After the fall of Lehman Brothers in 2007, the financial world went through what Blank called “34 days of hell,” a time that he said the market experienced the equivalent of seven 1,000-year floods. Nic Perkin, co-founder and president of The Receivables Exchange, said investors continue to hoard cash and are only investing in safe, short-term assets such as Fortune 10 company receivables.

US Economy not at risk from contagion

Many experts and investors are worried about how the economic troubles in the European Union will affect the United States. Moore School finance professor Jean Helwege is not worried about the risk of contagion. “If Greece didn’t exist, Spain would still have problems,” Helwege said. “After all, we didn’t ‘catch’ England’s problems in the 1980s.”

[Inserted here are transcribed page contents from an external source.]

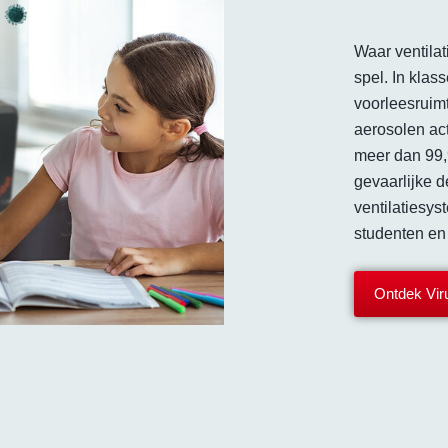
Waar ventilat
spel. In klas
voorleesruimt
aerosolen act
meer dan 99,
gevaarlijke d
ventilatiesys
studenten e
Ontdek Vir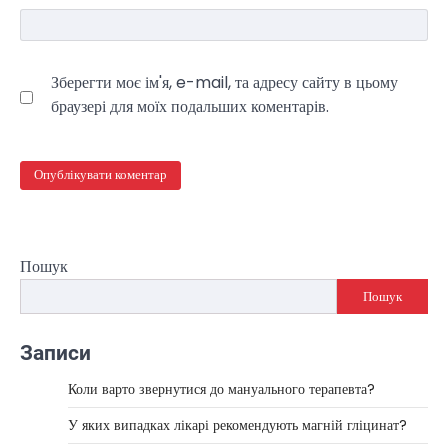
Зберегти моє ім'я, e-mail, та адресу сайту в цьому
браузері для моїх подальших коментарів.
Пошук
Пошук
Записи
Коли варто звернутися до мануального терапевта?
У яких випадках лікарі рекомендують магній гліцинат?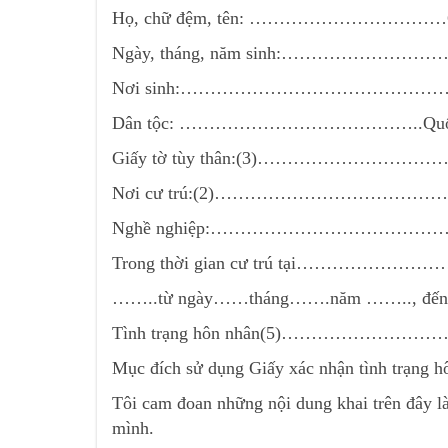
Họ, chữ đệm, tên: ………………………
Ngày, tháng, năm sinh:…………
Nơi sinh:………………………………
Dân tộc: …………………………………..Q
Giấy tờ tùy thân:(3)……………
Nơi cư trú:(2)………………………
Nghề nghiệp:…………………………
Trong thời gian cư trú tại…
……..từ ngày……tháng…….năm …….., đến
Tình trạng hôn nhân(5)………
Mục đích sử dụng Giấy xác nhận tình t
Tôi cam đoan những nội dung khai trên đây là 
mình.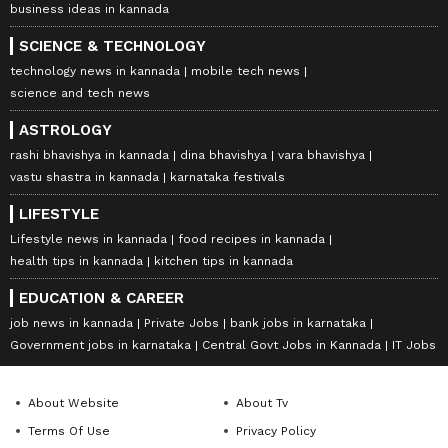
business ideas in kannada
SCIENCE & TECHNOLOGY
technology news in kannada
mobile tech news
science and tech news
ASTROLOGY
rashi bhavishya in kannada
dina bhavishya
vara bhavishya
vastu shastra in kannada
karnataka festivals
LIFESTYLE
Lifestyle news in kannada
food recipes in kannada
health tips in kannada
kitchen tips in kannada
EDUCATION & CAREER
job news in kannada
Private Jobs
bank jobs in karnataka
Government jobs in karnataka
Central Govt Jobs in Kannada
IT Jobs
About Website
About Tv
Terms Of Use
Privacy Policy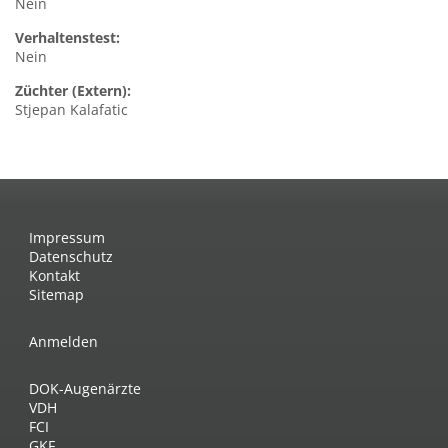
Nein
Verhaltenstest:
Nein
Züchter (Extern):
Stjepan Kalafatic
Impressum
Datenschutz
Kontakt
Sitemap
Anmelden
DOK-Augenärzte
VDH
FCI
GKF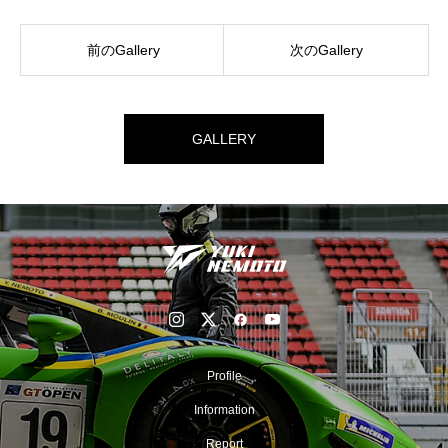
前のGallery
次のGallery
GALLERY
Profile
Information
Report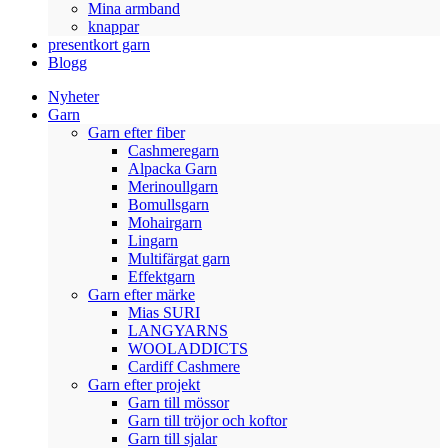
Mina armband
knappar
presentkort garn
Blogg
Nyheter
Garn
Garn efter fiber
Cashmeregarn
Alpacka Garn
Merinoullgarn
Bomullsgarn
Mohairgarn
Lingarn
Multifärgat garn
Effektgarn
Garn efter märke
Mias SURI
LANGYARNS
WOOLADDICTS
Cardiff Cashmere
Garn efter projekt
Garn till mössor
Garn till tröjor och koftor
Garn till sjalar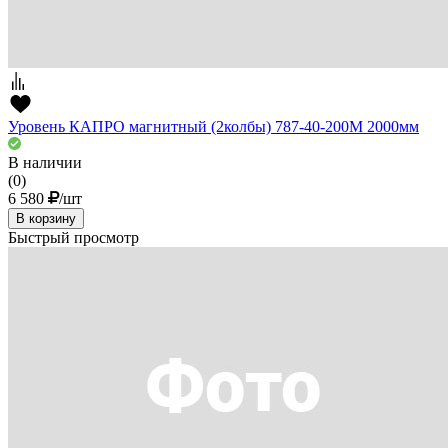
Уровень КАПРО магнитный (2колбы) 787-40-200М 2000мм
В наличии
(0)
6 580
/шт
В корзину
Быстрый просмотр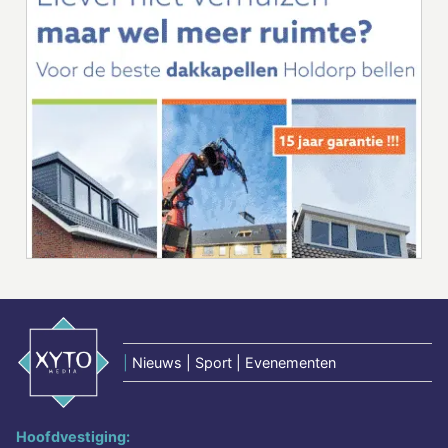
|
Nieuws | Sport | Evenementen
Hoofdvestiging: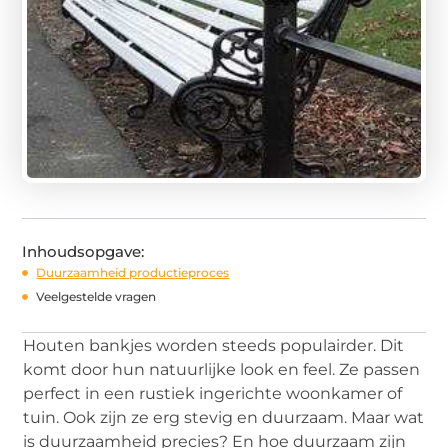
Inhoudsopgave:
Duurzaamheid productieproces
Veelgestelde vragen
Houten bankjes worden steeds populairder. Dit
komt door hun natuurlijke look en feel. Ze passen
perfect in een rustiek ingerichte woonkamer of
tuin. Ook zijn ze erg stevig en duurzaam. Maar wat
is duurzaamheid precies? En hoe duurzaam zijn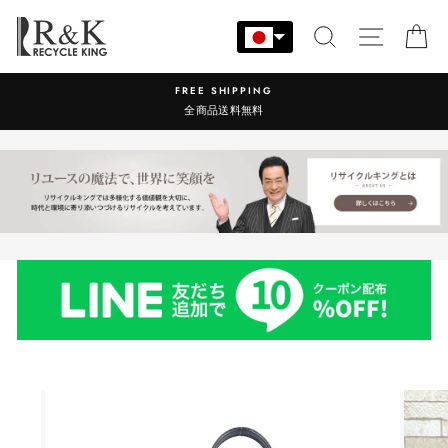
コ
ン
検索
サイト
カ
テ
ン
営業時間：9:00-17:30 年中無休
ツ
に
ス
キ
ッ
プ
す
る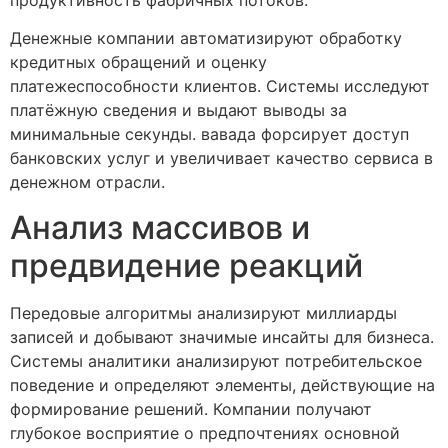
Денежные компании автоматизируют обработку
кредитных обращений и оценку
платежеспособности клиентов. Системы исследуют
платёжную сведения и выдают выводы за
минимальные секунды. вавада форсирует доступ
банковских услуг и увеличивает качество сервиса в
денежном отрасли.
Анализ массивов и
предвидение реакций
Передовые алгоритмы анализируют миллиарды
записей и добывают значимые инсайты для бизнеса.
Системы аналитики анализируют потребительское
поведение и определяют элементы, действующие на
формирование решений. Компании получают
глубокое восприятие о предпочтениях основной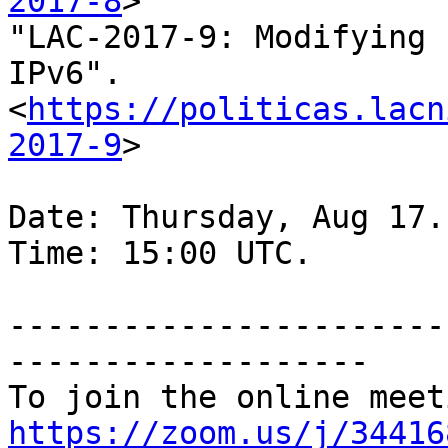
2017-8
>

"LAC-2017-9: Modifying 
IPv6". 

<
https://politicas.lacn
2017-9
>

Date: Thursday, Aug 17.

Time: 15:00 UTC.

-----------------------
-------------------

https://zoom.us/j/34416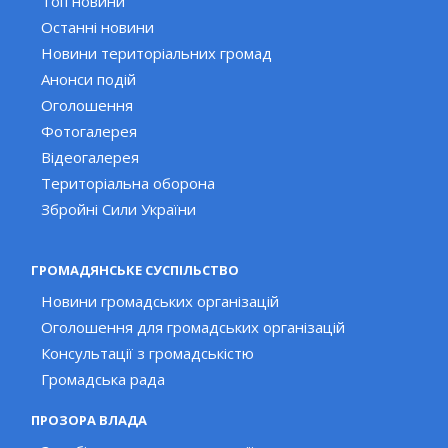
Топ новини
Останні новини
Новини територіальних громад
Анонси подій
Оголошення
Фотогалерея
Відеогалерея
Територіальна оборона
Збройні Сили України
ГРОМАДЯНСЬКЕ СУСПІЛЬСТВО
Новини громадських організацій
Оголошення для громадських організацій
Консультації з громадськістю
Громадська рада
ПРОЗОРА ВЛАДА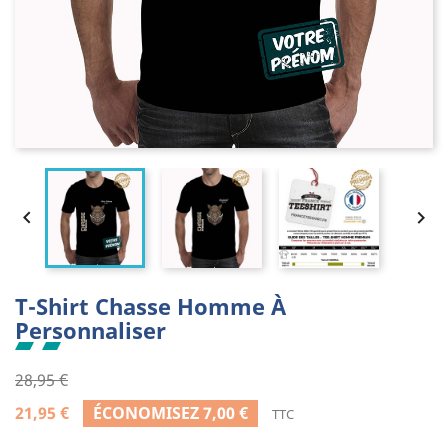


T-Shirt Chasse Homme À
Personnaliser
28,95 €
21,95 €
ÉCONOMISEZ 7,00 €
TTC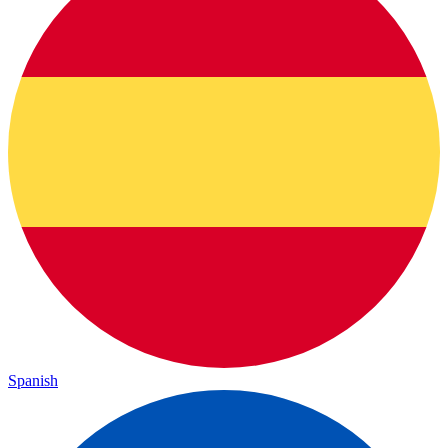
Spanish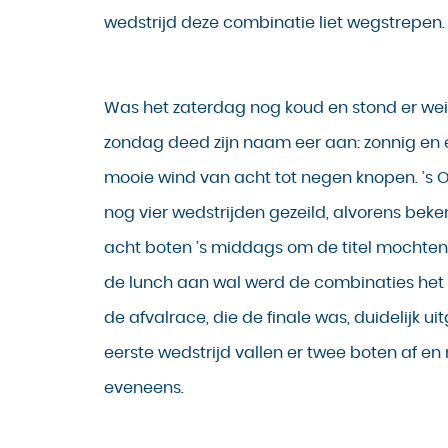
wedstrijd deze combinatie liet wegstrepen.
Was het zaterdag nog koud en stond er wei
zondag deed zijn naam eer aan: zonnig en 
mooie wind van acht tot negen knopen. ’s
nog vier wedstrijden gezeild, alvorens bek
acht boten ’s middags om de titel mochten s
de lunch aan wal werd de combinaties het
de afvalrace, die de finale was, duidelijk ui
eerste wedstrijd vallen er twee boten af e
eveneens.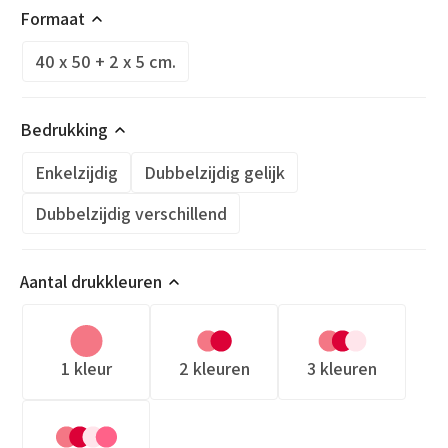
Formaat
40 x 50 + 2 x 5 cm.
Bedrukking
Enkelzijdig
Dubbelzijdig gelijk
Dubbelzijdig verschillend
Aantal drukkleuren
1 kleur
2 kleuren
3 kleuren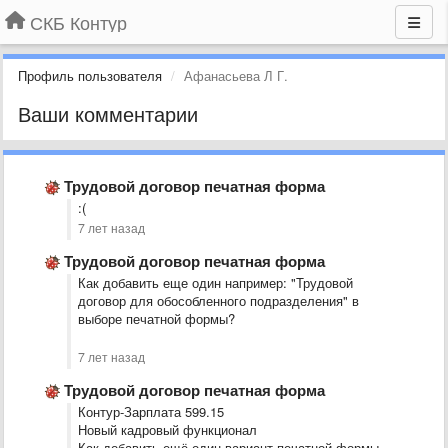
СКБ Контур
Профиль пользователя
Афанасьева Л Г.
Ваши комментарии
Трудовой договор печатная форма
:(
7 лет назад
Трудовой договор печатная форма
Как добавить еще один например: "Трудовой
договор для обособленного подразделения" в
выборе печатной формы?
7 лет назад
Трудовой договор печатная форма
Контур-Зарплата 599.15
Новый кадровый функционал
Как добавить ещё один вариант печатной формы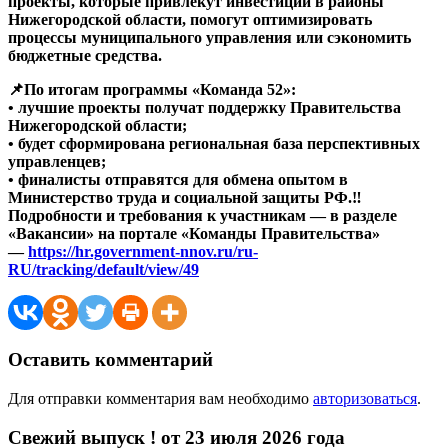
проекты, которые привлекут инвестиции в районы
Нижегородской области, помогут оптимизировать
процессы муниципального управления или сэкономить
бюджетные средства.
📌По итогам программы «Команда 52»:
• лучшие проекты получат поддержку Правительства
Нижегородской области;
• будет сформирована региональная база перспективных
управленцев;
• финалисты отправятся для обмена опытом в
Министерство труда и социальной защиты РФ.‼️
Подробности и требования к участникам — в разделе
«Вакансии» на портале «Команды Правительства»
—
https://hr.government-nnov.ru/ru-
RU/tracking/default/view/49
Оставить комментарий
Для отправки комментария вам необходимо
авторизоваться
.
Свежий выпуск ! от 23 июля 2026 года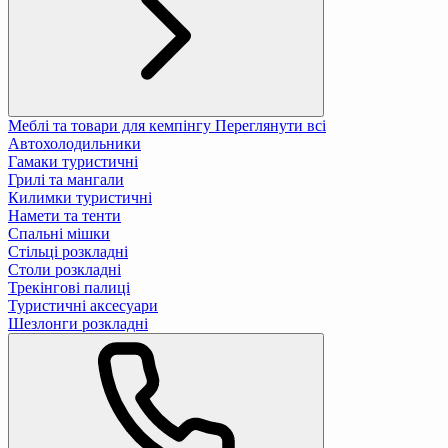
Меблі та товари для кемпінгу
Переглянути всі
Автохолодильники
Гамаки туристичні
Грилі та мангали
Килимки туристичні
Намети та тенти
Спальні мішки
Стільці розкладні
Столи розкладні
Трекінгові палиці
Туристичні аксесуари
Шезлонги розкладні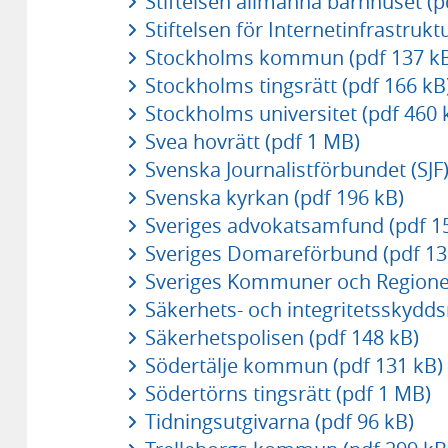
Stiftelsen allmänna barnhuset (p
Stiftelsen för Internetinfrastrukt
Stockholms kommun (pdf 137 k
Stockholms tingsrätt (pdf 166 kB
Stockholms universitet (pdf 460 
Svea hovrätt (pdf 1 MB)
Svenska Journalistförbundet (SJF)
Svenska kyrkan (pdf 196 kB)
Sveriges advokatsamfund (pdf 1
Sveriges Domareförbund (pdf 13
Sveriges Kommuner och Regioner
Säkerhets- och integritetsskydd
Säkerhetspolisen (pdf 148 kB)
Södertälje kommun (pdf 131 kB)
Södertörns tingsrätt (pdf 1 MB)
Tidningsutgivarna (pdf 96 kB)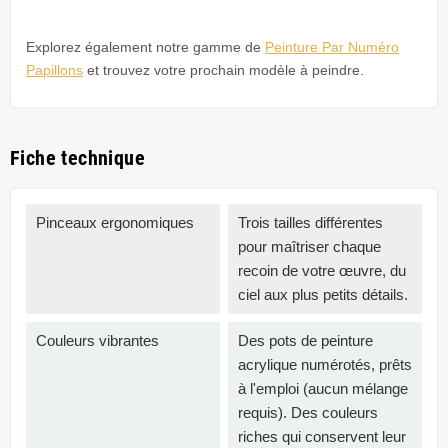
Explorez également notre gamme de
Peinture Par Numéro
Papillons
et trouvez votre prochain modèle à peindre.
Fiche technique
Pinceaux ergonomiques
Trois tailles différentes
pour maîtriser chaque
recoin de votre œuvre, du
ciel aux plus petits détails.
Couleurs vibrantes
Des pots de peinture
acrylique numérotés, prêts
à l'emploi (aucun mélange
requis). Des couleurs
riches qui conservent leur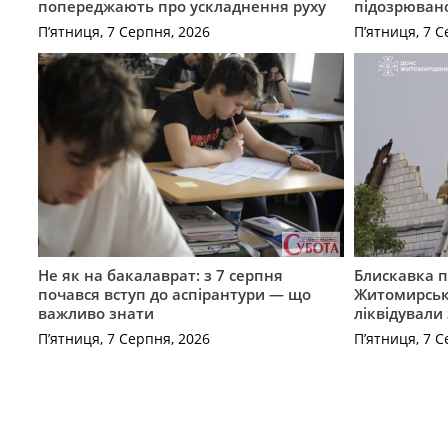
попереджають про ускладнення руху
підозрюван
П’ятниця, 7 Серпня, 2026
П’ятниця, 7 С
Не як на бакалаврат: з 7 серпня
Блискавка п
почався вступ до аспірантури — що
Житомирськ
важливо знати
ліквідували
П’ятниця, 7 Серпня, 2026
П’ятниця, 7 С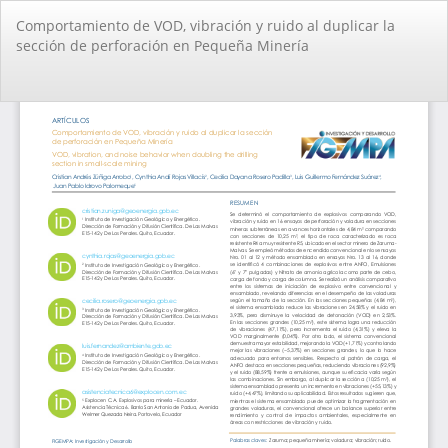
Volver
Comportamiento de VOD, vibración y ruido al duplicar la
a
sección de perforación en Pequeña Minería
los
detalles
del
De
De
artículo
PD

Easy money and the weak economy

A panel of experts on U.S. government bonds that included Moore School finance professor Robin Grieves, considered whether the Federal Reserve might start to pull back from what they called “extraordinarily easy money policies.” Gary Li, an economist with the S.C. Retirement System, said thoughts of tightening before 2014 would be premature for what is still a weak economy. “It could be worse than Japan in its lost decade,” Li said.

 

Adam B. Cohen Diane Vazza, Mike Mutti, Jean Helwege and Nic Perkin sit on the panel discussion, Credit: Is it time to get back into spread products?